En 2021, la République tchèque avait porté l'affaire devant la CJUE.

La mine Turow a été sommée de cesser ses activités, mais l'ancien gouvernement polonais nationaliste n'a pas obtempéré et, en conséquence, Varsovie a été condamné par Bruxelles à une astreinte de 500.000 euros par jour.

Selon le gouvernement, la fermeture de la mine compromettrait la sécurité énergétique du pays.

En 2022, moyennant un engagement à des investissements importants dans la protection de l'environnement, la Pologne est parvenue finalement à un accord amiable avec la République tchèque.

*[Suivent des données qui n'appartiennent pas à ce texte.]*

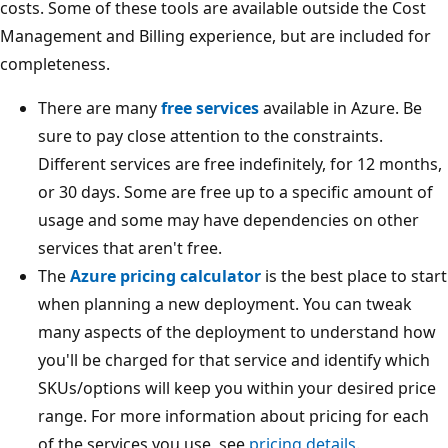
costs. Some of these tools are available outside the Cost
Management and Billing experience, but are included for
completeness.
There are many
free services
available in Azure. Be
sure to pay close attention to the constraints.
Different services are free indefinitely, for 12 months,
or 30 days. Some are free up to a specific amount of
usage and some may have dependencies on other
services that aren't free.
The
Azure pricing calculator
is the best place to start
when planning a new deployment. You can tweak
many aspects of the deployment to understand how
you'll be charged for that service and identify which
SKUs/options will keep you within your desired price
range. For more information about pricing for each
of the services you use, see
pricing details
.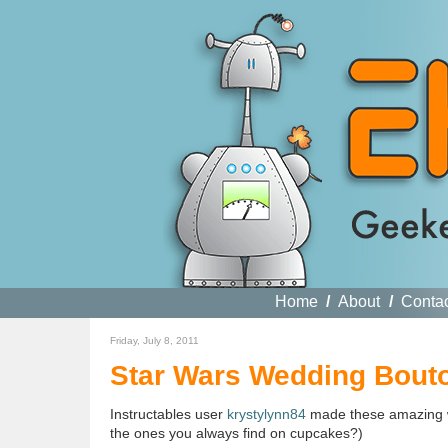
Home
/
About
/
Conta
Friday, July 8, 2011
Star Wars Wedding Bout
Instructables user
krystylynn84
made these amazing 
the ones you always find on cupcakes?)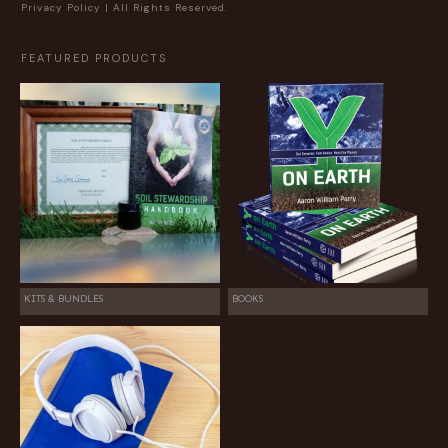
Privacy Policy
| All Rights Reserved.
FEATURED PRODUCTS
KITS & BUNDLES
BOOKS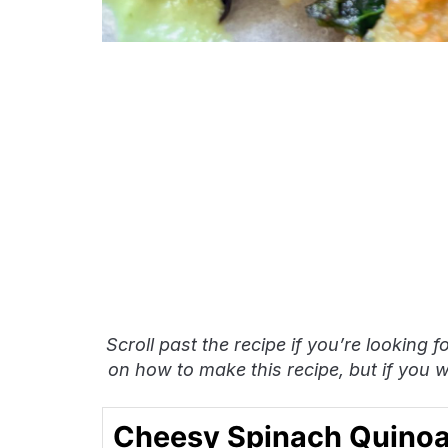
Scroll past the recipe if you’re looking f
on how to make this recipe, but if you wa
Cheesy Spinach Quinoa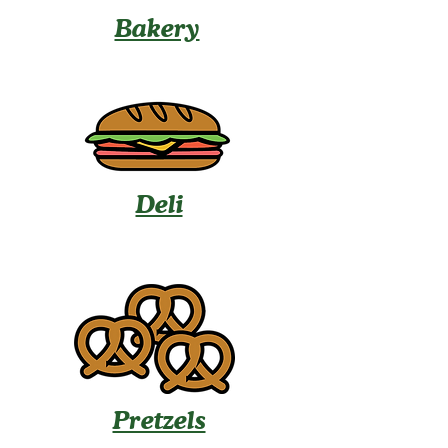
Bakery
Deli
Pretzels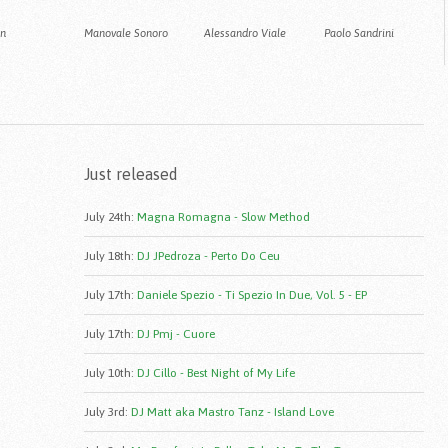
an
Manovale Sonoro
Alessandro Viale
Paolo Sandrini
Just released
July 24th
:
Magna Romagna - Slow Method
July 18th
:
DJ JPedroza - Perto Do Ceu
July 17th
:
Daniele Spezio - Ti Spezio In Due, Vol. 5 - EP
July 17th
:
DJ Pmj - Cuore
July 10th
:
DJ Cillo - Best Night of My Life
July 3rd
:
DJ Matt aka Mastro Tanz - Island Love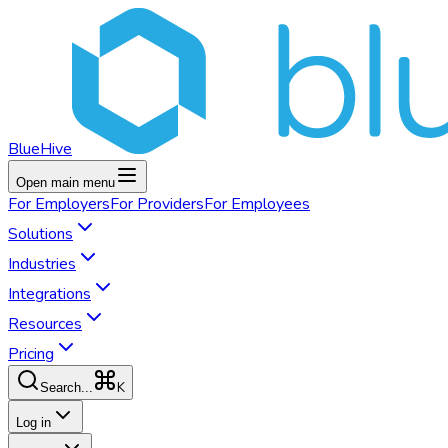
BlueHive
Open main menu
For
Employers
For
Providers
For
Employees
Solutions
Industries
Integrations
Resources
Pricing
K
Search...
Log in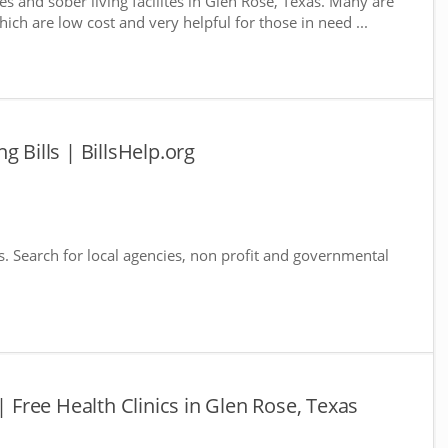
s and sober living facilites in Glen Rose, Texas. Many are
ich are low cost and very helpful for those in need ...
g Bills | BillsHelp.org
s. Search for local agencies, non profit and governmental
| Free Health Clinics in Glen Rose, Texas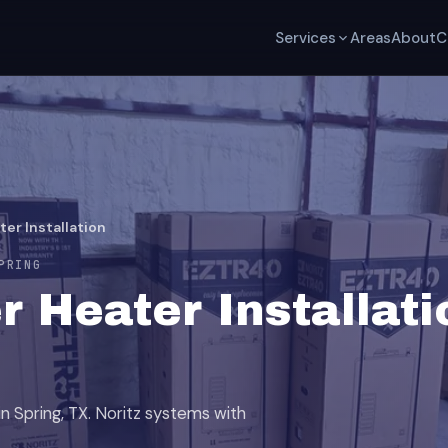
Services
Areas
About
C
er Installation
PRING
 Heater Installati
in Spring, TX. Noritz systems with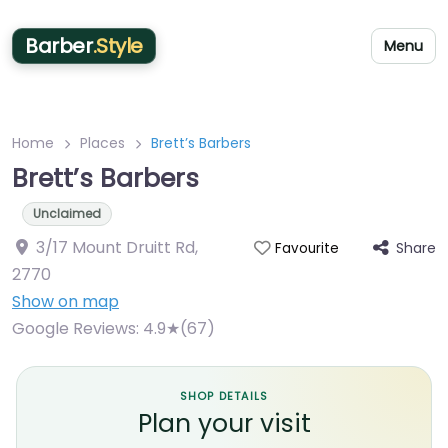
Barber
.Style
Menu
Home
Places
Brett’s Barbers
Brett’s Barbers
Unclaimed
3/17 Mount Druitt Rd
,
Share
Favourite
2770
Show on map
Google Reviews:
4.9★(67)
SHOP DETAILS
Plan your visit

Cependant la Commission européenne a sommé Varsovie de verser environ 68,5 M EUR, soit l'équivalent des astreintes journalières cumulées avant la conclusion de l'accord avec Prague.

Face au nouveau refus polonais, Bruxelles a prélevé les sommes dues dans les fonds européens destinés à Varsovie, une démarche alors inédite.

"L'accord amiable conclu entre la République tchèque et la Pologne n'a pas supprimé rétroactivement les astreintes ordonnées en référé", a expliqué jeudi la CJUE.

Selon la Cour européenne, les astreintes gardent "un caractère préventif et non répressif, contrairement à ce que prétendait la Pologne".

"L'obligation de payer l'astreinte journalière, versée au budget de l'Union, vise à assurer le respect des mesures provisoires déjà ordonnées", a insisté la CJUE.